Integration tests deploy to isolated environments and run actual validation checks. Does the load balancer route traffic? Can services communicate across network boundaries? These tests cost money to run, so selectivity about what gets tested this way matters.
For production changes, targeted applications with explicit resource targeting limit risk. Changing a single security group rule doesn’t require planning and applying the entire workspace. This limits the blast radius but requires engineers to understand resource dependencies.
Terraform excels at managing relatively static infrastructure but struggles with highly dynamic resources. It shouldn’t manage Kubernetes resources inside clusters.
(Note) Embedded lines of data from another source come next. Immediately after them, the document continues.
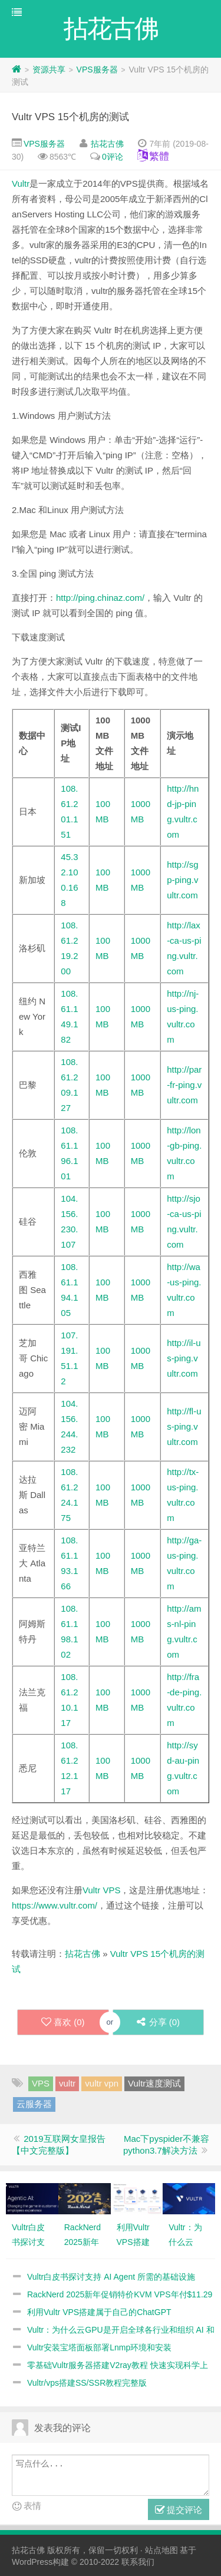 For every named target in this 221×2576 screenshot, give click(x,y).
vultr (67, 2083)
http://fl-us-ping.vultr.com (184, 1426)
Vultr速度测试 (154, 2083)
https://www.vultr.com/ (54, 1905)
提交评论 (178, 2510)
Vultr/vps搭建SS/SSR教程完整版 (87, 2382)
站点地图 (161, 2550)
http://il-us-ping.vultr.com (184, 1358)
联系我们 (137, 2562)
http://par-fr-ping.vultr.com (184, 1084)
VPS (41, 2083)
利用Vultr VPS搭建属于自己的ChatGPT (99, 2312)
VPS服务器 (97, 69)
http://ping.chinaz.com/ (100, 598)
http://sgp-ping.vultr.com (182, 879)
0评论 (112, 156)
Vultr (20, 183)
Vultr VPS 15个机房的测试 (70, 117)
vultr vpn (101, 2083)
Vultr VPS (101, 1890)
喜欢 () (63, 2022)
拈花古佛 (107, 143)
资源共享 (48, 69)
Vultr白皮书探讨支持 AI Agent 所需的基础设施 (111, 2276)
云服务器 (34, 2104)
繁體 (159, 156) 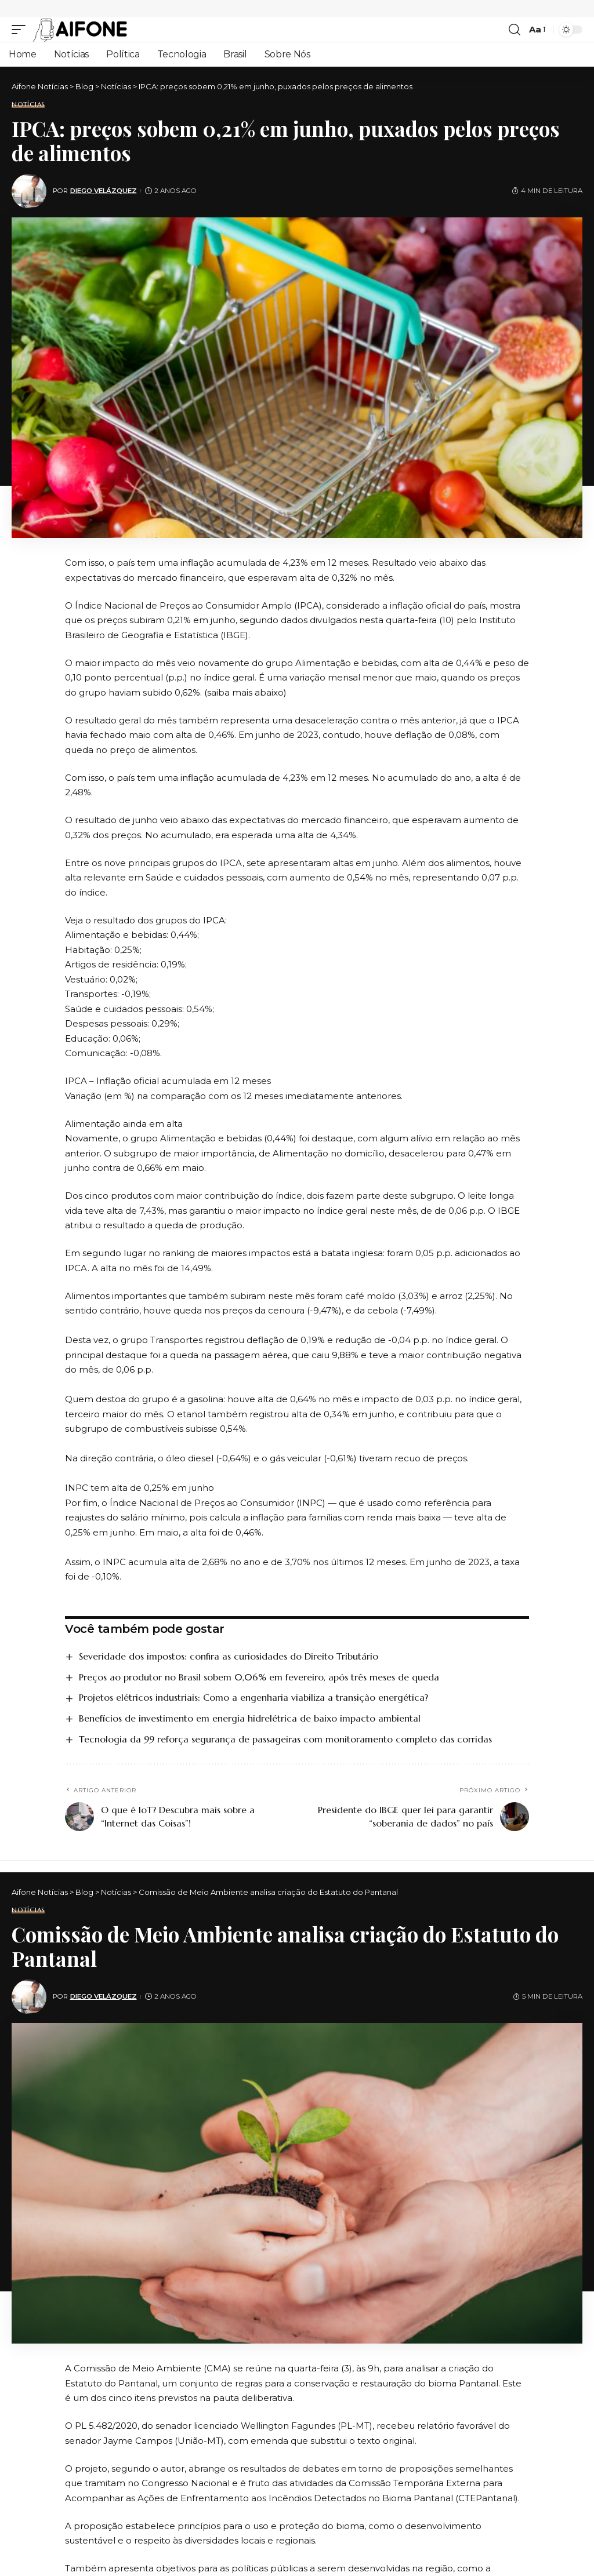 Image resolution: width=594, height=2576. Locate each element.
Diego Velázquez (103, 191)
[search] (514, 29)
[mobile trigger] (21, 29)
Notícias (28, 104)
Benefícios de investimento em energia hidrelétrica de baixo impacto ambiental (250, 1718)
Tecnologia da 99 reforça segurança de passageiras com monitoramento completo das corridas (285, 1739)
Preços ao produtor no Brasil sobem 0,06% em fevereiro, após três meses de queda (259, 1677)
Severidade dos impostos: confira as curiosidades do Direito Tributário (228, 1656)
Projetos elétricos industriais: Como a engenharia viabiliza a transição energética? (253, 1697) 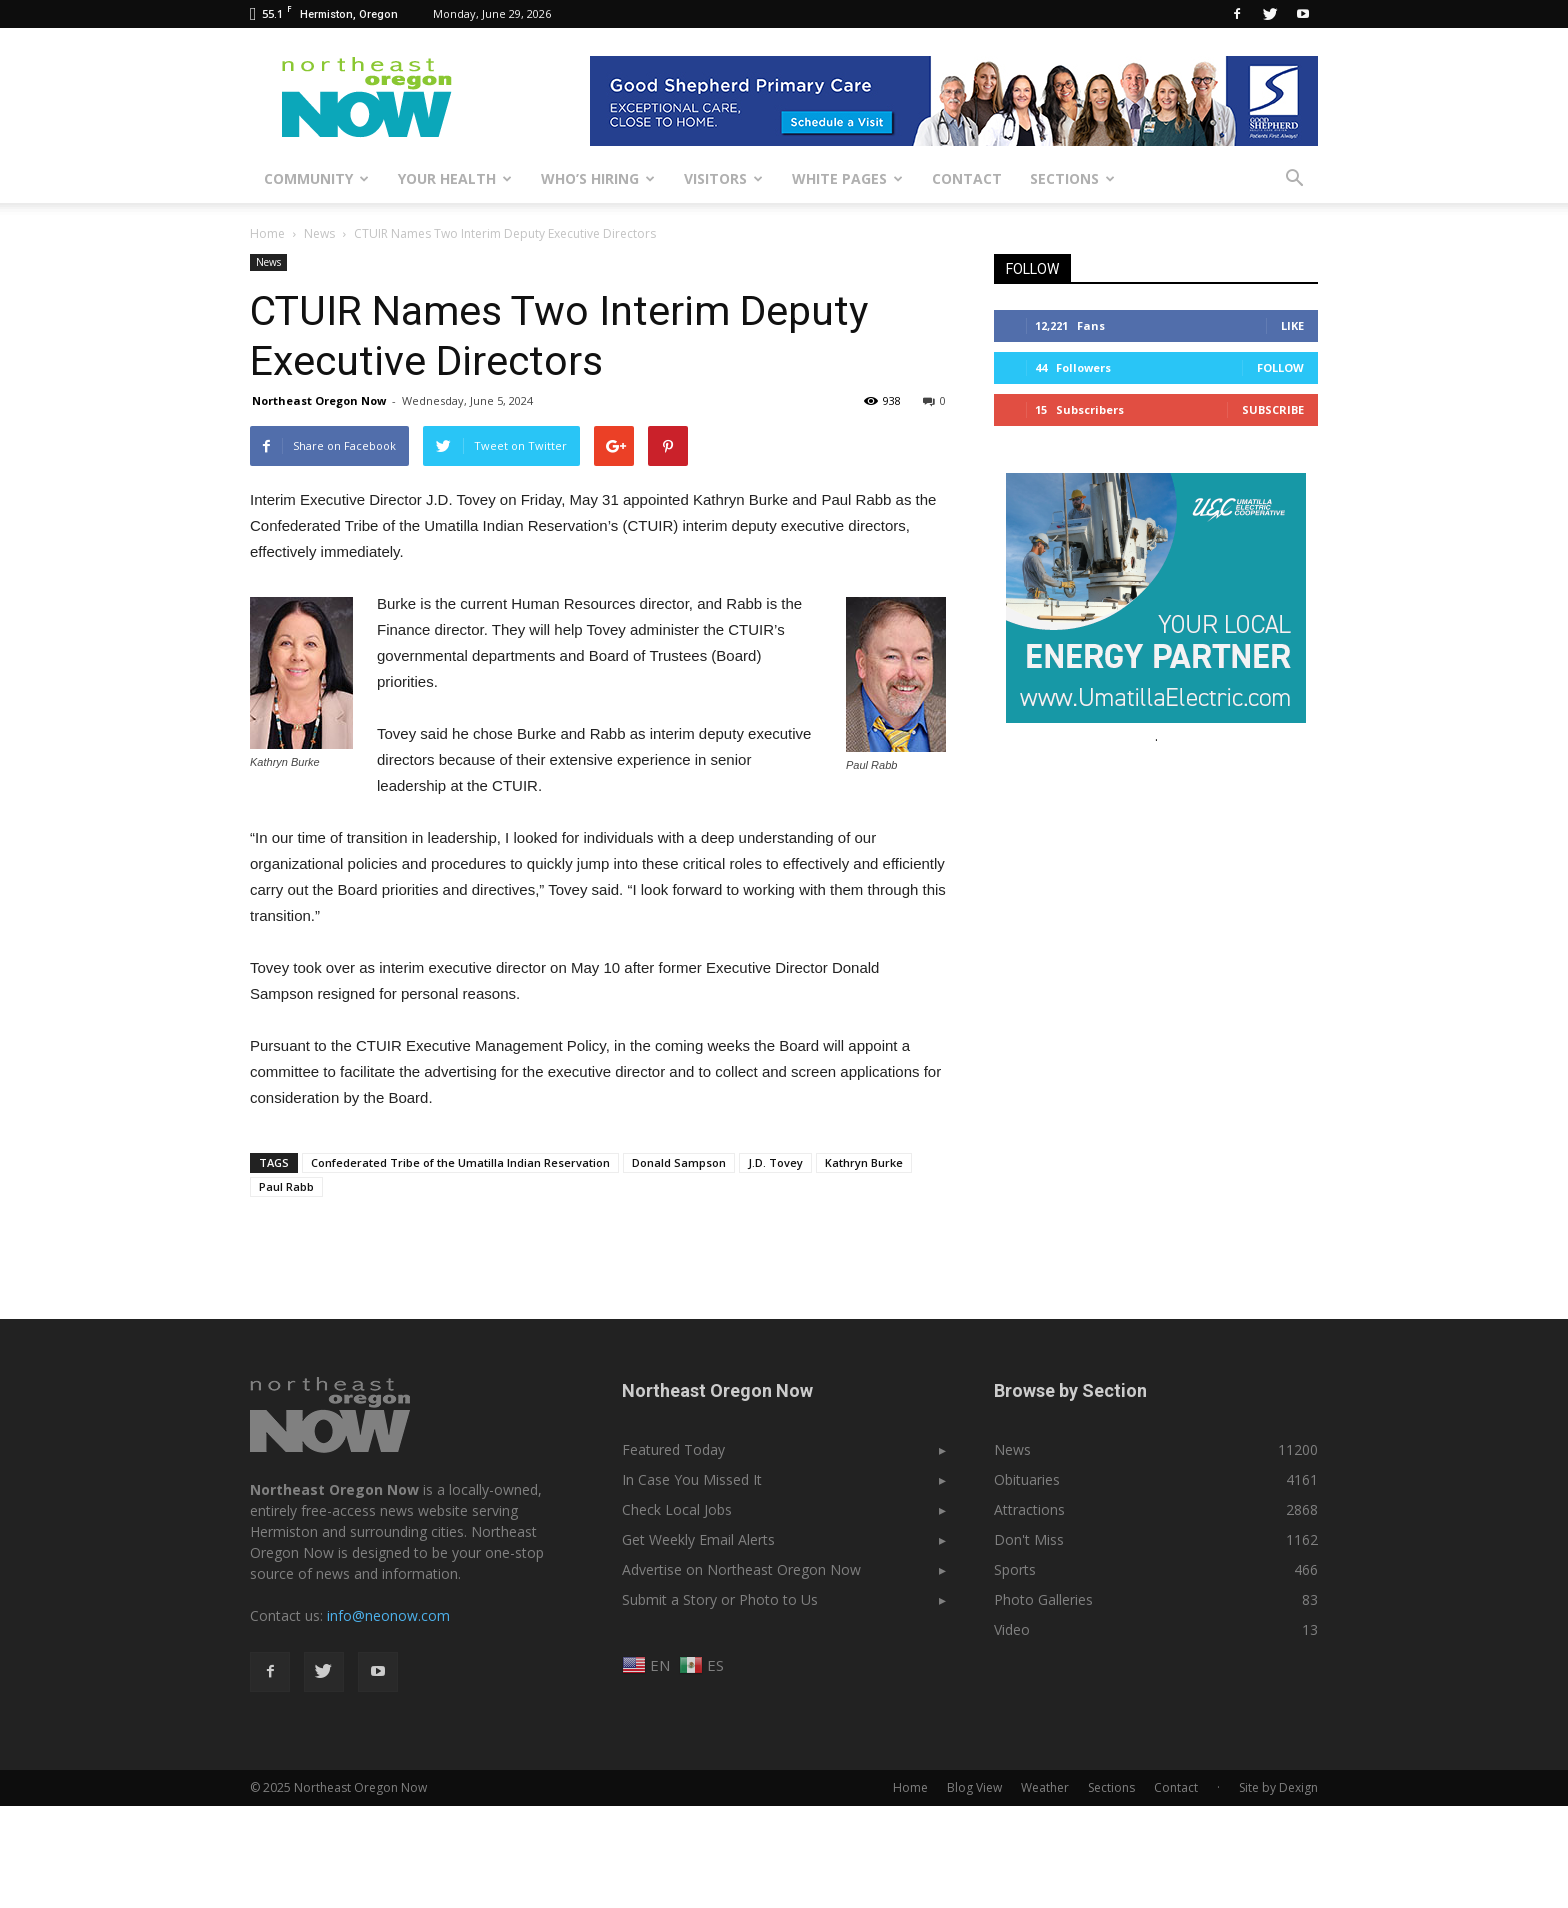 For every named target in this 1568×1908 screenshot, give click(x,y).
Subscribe (1273, 409)
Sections (1072, 178)
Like (1292, 325)
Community (316, 178)
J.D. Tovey (775, 1162)
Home (267, 233)
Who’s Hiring (598, 178)
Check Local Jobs (677, 1509)
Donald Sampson (679, 1162)
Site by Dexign (1278, 1787)
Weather (1045, 1787)
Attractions (1029, 1509)
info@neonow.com (388, 1615)
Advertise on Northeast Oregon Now (741, 1569)
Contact (967, 178)
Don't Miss (1029, 1539)
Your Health (455, 178)
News (268, 262)
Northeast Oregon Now (319, 400)
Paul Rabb (286, 1186)
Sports (1015, 1569)
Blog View (974, 1787)
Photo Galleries (1043, 1599)
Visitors (723, 178)
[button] (1294, 179)
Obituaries (1027, 1479)
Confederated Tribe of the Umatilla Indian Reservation (460, 1162)
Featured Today (673, 1449)
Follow (1280, 367)
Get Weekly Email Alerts (698, 1539)
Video (1012, 1629)
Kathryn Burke (864, 1162)
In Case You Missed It (692, 1479)
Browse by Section (1070, 1390)
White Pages (847, 178)
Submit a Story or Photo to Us (720, 1599) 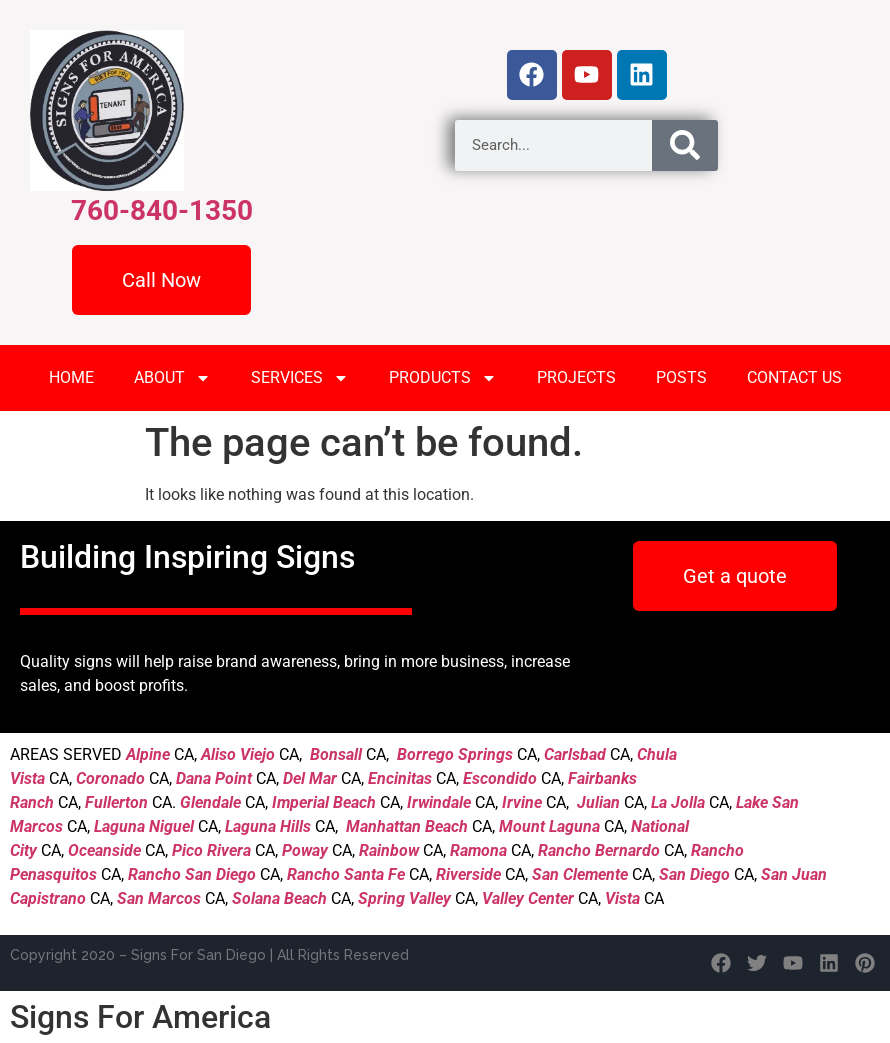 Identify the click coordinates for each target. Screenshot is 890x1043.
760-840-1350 (162, 210)
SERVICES (300, 378)
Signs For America (140, 1017)
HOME (71, 377)
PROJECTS (576, 377)
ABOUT (172, 378)
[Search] (685, 145)
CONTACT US (794, 377)
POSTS (681, 377)
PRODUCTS (443, 378) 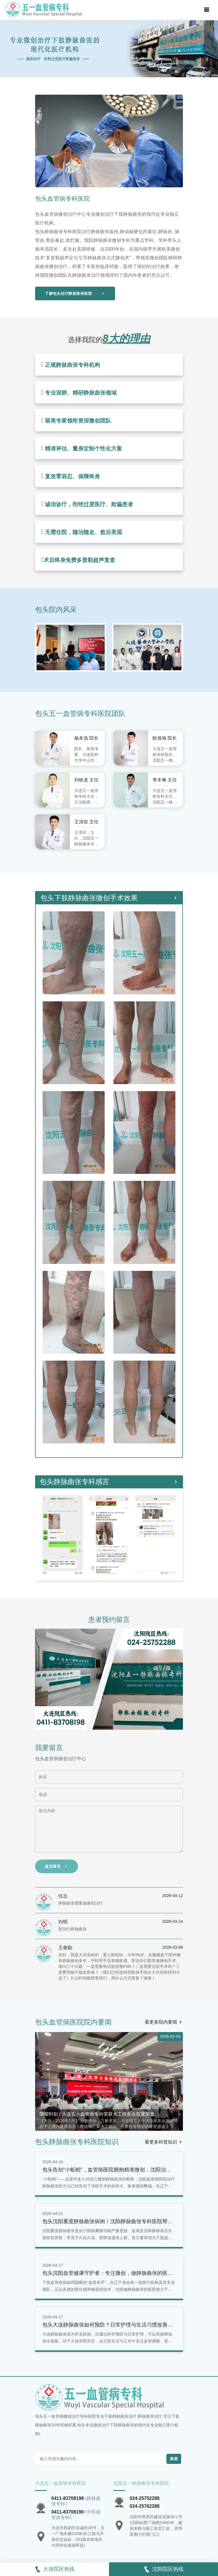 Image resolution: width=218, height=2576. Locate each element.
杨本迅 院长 (86, 738)
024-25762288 (144, 2506)
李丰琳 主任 (164, 779)
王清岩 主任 (86, 821)
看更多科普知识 (164, 2142)
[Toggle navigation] (206, 9)
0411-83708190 (67, 2511)
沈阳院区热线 (163, 2569)
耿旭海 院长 (164, 738)
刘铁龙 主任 (86, 779)
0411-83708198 (67, 2498)
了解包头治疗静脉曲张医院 (75, 293)
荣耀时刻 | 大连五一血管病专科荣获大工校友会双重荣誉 (97, 2114)
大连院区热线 (54, 2569)
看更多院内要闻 (164, 2022)
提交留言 (56, 1866)
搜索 (174, 2459)
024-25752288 (144, 2498) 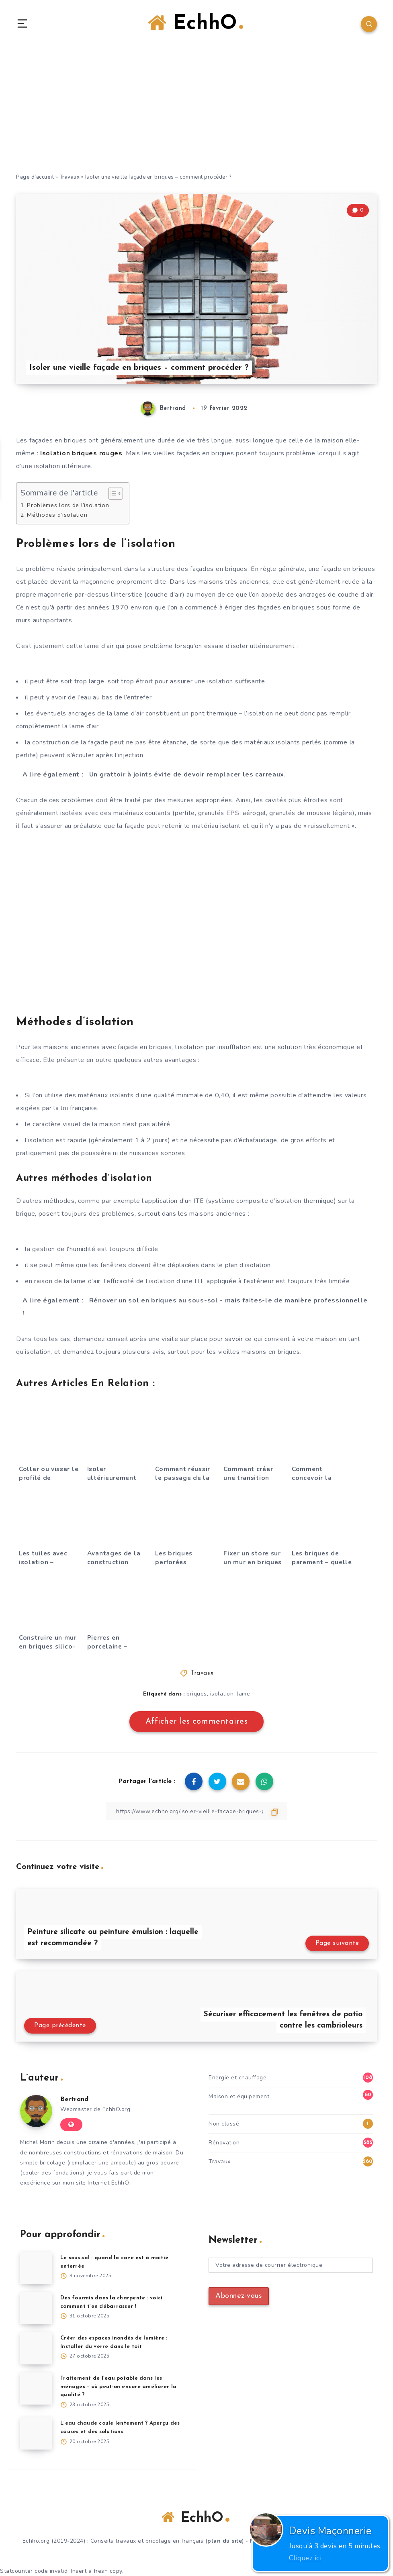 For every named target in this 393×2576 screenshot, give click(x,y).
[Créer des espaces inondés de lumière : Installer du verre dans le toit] (36, 2348)
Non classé (224, 2124)
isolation (222, 1694)
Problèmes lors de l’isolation (68, 505)
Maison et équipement (239, 2096)
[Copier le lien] (196, 1811)
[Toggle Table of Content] (111, 493)
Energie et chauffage (237, 2077)
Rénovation (224, 2142)
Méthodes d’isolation (57, 515)
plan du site (224, 2541)
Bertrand (74, 2099)
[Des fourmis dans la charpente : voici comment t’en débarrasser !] (36, 2308)
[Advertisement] (196, 112)
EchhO (195, 23)
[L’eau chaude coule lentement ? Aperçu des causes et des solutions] (36, 2433)
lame (243, 1694)
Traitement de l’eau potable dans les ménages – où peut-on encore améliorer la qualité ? (118, 2387)
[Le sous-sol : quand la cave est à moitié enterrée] (36, 2268)
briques (196, 1694)
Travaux (69, 177)
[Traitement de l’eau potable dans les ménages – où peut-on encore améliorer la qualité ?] (36, 2388)
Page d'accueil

Helm charts and Kubernetes operators handle that layer better. Terraform manages the clusters themselves but not the workloads running in them.
Serverless functions and their associated event triggers change frequently during development. Managing these through Terraform adds friction without benefit. Cloud-native deployment tools handle rapid iteration better.
Configuration management for installed software belongs in other tools. Terraform can provision a VM, but Ansible or cloud-init should configure the software running on it. Trying to do both in Terraform creates slow, fragile configurations.
Each tool has its strengths: Terraform provides solid infrastructure provisioning, while other tools handle different layers more effectively.
Managing infrastructure at this scale means accepting tradeoffs. Perfect abstraction is impossible. Some duplication is acceptable if it prevents tighter coupling. Team structure matters as much as technical architecture. These lessons came from production incidents and late-night debugging sessions.
Software keeps evolving. One of the challenges that every company faces is to upgrade to the latest software to take advantage of the latest features. For Terraform, it’s easy to upgrade Terraform itself but upgrading AWS and Google provider versions requires a careful strategy — especially when upgrading major versions, as these changes often involve updates to the state file format and/or resource schema, which older versions cannot interpret correctly.
The longer you have been using Terraform at scale, the harder it is to upgrade or uplift the infrastructure code. Imagine upgrading an AWS RDS running in production with customer data to use the latest AWS provider version. Often, it’s straightforward without changing the actual RDS instance, but sometimes we need to recreate the RDS instance, depending on the Terraform features introduced.